(Extracted records)
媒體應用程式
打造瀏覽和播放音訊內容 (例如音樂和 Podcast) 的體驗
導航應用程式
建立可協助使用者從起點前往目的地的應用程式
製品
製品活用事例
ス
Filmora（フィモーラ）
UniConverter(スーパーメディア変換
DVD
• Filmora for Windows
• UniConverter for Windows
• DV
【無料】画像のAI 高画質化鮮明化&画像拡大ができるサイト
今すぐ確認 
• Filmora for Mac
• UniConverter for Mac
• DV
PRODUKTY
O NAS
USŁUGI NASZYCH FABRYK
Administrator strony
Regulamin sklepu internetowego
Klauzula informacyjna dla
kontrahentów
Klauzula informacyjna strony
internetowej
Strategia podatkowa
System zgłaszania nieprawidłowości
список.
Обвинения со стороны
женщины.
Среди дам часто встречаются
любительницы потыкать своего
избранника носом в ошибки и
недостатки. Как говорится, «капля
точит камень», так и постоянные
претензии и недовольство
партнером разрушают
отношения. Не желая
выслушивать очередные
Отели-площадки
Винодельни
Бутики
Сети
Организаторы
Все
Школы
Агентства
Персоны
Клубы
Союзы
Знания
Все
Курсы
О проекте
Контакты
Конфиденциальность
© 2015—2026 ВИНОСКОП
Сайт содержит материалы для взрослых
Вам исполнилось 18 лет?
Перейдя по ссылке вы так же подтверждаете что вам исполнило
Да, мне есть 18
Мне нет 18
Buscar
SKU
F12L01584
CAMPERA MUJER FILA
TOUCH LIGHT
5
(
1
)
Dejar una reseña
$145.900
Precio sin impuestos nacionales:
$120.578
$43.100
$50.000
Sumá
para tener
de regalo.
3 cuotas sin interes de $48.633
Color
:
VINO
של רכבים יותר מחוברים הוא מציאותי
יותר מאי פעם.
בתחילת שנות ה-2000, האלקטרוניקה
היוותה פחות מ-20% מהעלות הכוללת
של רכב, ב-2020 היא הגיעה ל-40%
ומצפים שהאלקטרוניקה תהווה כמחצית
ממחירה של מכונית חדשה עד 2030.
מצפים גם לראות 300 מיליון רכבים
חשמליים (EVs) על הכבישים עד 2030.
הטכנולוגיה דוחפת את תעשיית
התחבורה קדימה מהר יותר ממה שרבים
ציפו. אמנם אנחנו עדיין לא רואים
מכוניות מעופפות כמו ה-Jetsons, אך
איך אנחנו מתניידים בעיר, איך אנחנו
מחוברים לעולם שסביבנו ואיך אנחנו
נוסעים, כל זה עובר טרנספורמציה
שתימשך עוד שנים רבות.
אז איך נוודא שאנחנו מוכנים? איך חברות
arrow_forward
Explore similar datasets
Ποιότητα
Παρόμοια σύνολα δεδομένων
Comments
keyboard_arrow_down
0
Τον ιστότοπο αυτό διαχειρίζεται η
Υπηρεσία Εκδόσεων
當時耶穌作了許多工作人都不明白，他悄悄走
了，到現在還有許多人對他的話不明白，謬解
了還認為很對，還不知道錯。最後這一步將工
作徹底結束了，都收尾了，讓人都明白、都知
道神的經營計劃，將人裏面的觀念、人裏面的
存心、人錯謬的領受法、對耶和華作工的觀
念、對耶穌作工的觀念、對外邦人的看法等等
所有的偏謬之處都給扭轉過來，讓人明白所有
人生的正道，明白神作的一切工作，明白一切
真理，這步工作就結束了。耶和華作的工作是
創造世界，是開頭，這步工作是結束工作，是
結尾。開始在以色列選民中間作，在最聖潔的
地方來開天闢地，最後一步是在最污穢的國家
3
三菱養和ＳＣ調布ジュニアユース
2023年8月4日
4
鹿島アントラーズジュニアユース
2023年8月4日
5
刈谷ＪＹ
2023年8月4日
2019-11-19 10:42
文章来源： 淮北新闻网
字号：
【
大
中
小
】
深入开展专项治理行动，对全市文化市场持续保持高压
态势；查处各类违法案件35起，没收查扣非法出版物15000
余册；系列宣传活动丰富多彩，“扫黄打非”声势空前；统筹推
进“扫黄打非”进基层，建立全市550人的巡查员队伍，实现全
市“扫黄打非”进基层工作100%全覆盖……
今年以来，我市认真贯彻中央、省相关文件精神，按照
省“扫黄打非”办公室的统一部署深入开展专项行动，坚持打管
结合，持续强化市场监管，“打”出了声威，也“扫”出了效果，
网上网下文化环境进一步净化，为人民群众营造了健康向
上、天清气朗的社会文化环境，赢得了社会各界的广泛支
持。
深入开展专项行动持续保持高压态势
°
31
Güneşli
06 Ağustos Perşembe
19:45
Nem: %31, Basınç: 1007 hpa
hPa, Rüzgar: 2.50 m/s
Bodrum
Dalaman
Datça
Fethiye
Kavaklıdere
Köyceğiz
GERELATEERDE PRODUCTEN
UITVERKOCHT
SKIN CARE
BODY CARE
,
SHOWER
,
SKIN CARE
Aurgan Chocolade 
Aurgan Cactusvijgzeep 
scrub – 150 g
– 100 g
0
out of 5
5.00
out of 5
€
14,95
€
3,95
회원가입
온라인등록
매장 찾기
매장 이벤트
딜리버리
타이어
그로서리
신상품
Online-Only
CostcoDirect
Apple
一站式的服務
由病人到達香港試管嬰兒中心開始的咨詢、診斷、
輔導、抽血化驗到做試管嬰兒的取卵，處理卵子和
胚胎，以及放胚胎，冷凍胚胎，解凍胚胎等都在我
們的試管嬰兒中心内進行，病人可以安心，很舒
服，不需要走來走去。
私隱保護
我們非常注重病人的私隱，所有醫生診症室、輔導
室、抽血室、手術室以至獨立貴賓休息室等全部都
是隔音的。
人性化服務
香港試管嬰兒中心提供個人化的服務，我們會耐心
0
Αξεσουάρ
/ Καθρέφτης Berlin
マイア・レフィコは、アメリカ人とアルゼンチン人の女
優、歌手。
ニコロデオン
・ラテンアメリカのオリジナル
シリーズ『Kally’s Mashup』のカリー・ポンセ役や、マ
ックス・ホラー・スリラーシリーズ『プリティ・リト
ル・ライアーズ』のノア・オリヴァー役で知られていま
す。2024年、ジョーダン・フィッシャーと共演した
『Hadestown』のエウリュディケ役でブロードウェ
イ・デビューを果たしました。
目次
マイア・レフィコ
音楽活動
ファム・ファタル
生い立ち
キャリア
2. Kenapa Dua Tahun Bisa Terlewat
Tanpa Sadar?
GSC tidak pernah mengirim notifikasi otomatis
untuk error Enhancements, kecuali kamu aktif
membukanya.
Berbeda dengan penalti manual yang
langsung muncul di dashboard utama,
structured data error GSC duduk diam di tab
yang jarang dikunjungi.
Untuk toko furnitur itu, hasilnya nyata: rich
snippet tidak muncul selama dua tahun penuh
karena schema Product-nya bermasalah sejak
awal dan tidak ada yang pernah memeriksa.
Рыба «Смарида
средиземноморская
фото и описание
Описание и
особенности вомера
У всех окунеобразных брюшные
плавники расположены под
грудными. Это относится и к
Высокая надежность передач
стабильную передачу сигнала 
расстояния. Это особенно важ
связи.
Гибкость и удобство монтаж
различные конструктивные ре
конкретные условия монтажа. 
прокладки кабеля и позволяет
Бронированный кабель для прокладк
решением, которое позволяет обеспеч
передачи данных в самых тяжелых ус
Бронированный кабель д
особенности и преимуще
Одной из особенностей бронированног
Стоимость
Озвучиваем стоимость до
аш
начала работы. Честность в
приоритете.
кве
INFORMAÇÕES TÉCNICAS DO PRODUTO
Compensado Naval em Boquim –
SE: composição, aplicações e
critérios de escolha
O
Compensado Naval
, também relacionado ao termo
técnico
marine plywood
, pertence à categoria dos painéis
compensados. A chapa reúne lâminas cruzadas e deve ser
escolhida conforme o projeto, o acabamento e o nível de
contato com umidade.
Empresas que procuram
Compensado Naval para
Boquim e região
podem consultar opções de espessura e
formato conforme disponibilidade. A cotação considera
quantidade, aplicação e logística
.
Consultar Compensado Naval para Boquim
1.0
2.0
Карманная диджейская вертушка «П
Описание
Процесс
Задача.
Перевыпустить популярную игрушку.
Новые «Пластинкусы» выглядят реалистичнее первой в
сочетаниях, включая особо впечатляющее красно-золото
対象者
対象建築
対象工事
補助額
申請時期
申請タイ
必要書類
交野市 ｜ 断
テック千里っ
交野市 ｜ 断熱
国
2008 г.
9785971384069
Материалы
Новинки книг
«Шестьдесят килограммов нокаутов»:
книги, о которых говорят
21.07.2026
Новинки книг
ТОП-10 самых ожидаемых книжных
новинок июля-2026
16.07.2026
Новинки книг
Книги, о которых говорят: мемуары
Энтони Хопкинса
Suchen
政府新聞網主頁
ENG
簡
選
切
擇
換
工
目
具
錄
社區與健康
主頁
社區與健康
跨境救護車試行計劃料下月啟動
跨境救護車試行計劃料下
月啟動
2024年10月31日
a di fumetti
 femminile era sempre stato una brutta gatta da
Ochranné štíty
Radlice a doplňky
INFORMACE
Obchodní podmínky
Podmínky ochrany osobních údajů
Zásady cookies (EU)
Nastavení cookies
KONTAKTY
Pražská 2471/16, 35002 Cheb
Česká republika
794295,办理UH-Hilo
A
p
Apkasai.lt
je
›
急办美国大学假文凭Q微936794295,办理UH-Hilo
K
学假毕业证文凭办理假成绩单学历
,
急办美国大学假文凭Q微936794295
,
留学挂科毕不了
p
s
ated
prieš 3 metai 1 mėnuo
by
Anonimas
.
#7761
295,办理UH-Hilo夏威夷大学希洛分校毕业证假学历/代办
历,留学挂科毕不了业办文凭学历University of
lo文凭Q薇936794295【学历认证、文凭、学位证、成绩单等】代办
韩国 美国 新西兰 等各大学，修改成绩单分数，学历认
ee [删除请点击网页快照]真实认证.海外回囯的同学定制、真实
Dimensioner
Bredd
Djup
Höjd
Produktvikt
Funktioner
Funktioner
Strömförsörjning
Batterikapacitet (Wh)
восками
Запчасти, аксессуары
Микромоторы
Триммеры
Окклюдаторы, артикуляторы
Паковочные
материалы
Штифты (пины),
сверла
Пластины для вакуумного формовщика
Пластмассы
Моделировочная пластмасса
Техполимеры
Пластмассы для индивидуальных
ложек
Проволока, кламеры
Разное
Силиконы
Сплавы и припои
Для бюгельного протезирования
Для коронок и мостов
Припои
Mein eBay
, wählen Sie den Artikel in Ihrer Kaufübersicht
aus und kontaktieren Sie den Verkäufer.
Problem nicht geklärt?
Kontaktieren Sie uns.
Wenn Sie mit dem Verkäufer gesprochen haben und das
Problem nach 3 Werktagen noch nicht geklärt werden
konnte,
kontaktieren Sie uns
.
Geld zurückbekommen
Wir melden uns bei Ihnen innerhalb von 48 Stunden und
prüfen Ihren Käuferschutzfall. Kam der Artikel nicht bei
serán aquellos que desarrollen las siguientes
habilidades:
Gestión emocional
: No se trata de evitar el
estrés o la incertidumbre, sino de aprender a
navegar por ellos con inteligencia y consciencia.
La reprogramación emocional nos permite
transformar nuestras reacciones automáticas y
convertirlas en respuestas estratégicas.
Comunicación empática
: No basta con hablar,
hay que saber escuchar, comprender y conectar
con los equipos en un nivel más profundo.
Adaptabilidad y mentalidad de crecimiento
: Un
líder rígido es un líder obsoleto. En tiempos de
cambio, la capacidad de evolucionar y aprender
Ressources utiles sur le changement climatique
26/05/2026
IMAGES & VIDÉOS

● **Exercise prompt**: Using the records above, copy word for word the line with "マイア・レフィコは、アメリカ人とアルゼンチン人の女", the line with "передачи данных в самых тяжелых ус", and every line between them.

● **Answer to the exercise**:
マイア・レフィコは、アメリカ人とアルゼンチン人の女
優、歌手。
ニコロデオン
・ラテンアメリカのオリジナル
シリーズ『Kally’s Mashup』のカリー・ポンセ役や、マ
ックス・ホラー・スリラーシリーズ『プリティ・リト
ル・ライアーズ』のノア・オリヴァー役で知られていま
す。2024年、ジョーダン・フィッシャーと共演した
『Hadestown』のエウリュディケ役でブロードウェ
イ・デビューを果たしました。
目次
マイア・レフィコ
音楽活動
ファム・ファタル
生い立ち
キャリア
2. Kenapa Dua Tahun Bisa Terlewat
Tanpa Sadar?
GSC tidak pernah mengirim notifikasi otomatis
untuk error Enhancements, kecuali kamu aktif
membukanya.
Berbeda dengan penalti manual yang
langsung muncul di dashboard utama,
structured data error GSC duduk diam di tab
yang jarang dikunjungi.
Untuk toko furnitur itu, hasilnya nyata: rich
snippet tidak muncul selama dua tahun penuh
karena schema Product-nya bermasalah sejak
awal dan tidak ada yang pernah memeriksa.
Рыба «Смарида
средиземноморская
фото и описание
Описание и
особенности вомера
У всех окунеобразных брюшные
плавники расположены под
грудными. Это относится и к
Высокая надежность передач
стабильную передачу сигнала 
расстояния. Это особенно важ
связи.
Гибкость и удобство монтаж
различные конструктивные ре
конкретные условия монтажа. 
прокладки кабеля и позволяет
Бронированный кабель для прокладк
решением, которое позволяет обеспеч
передачи данных в самых тяжелых ус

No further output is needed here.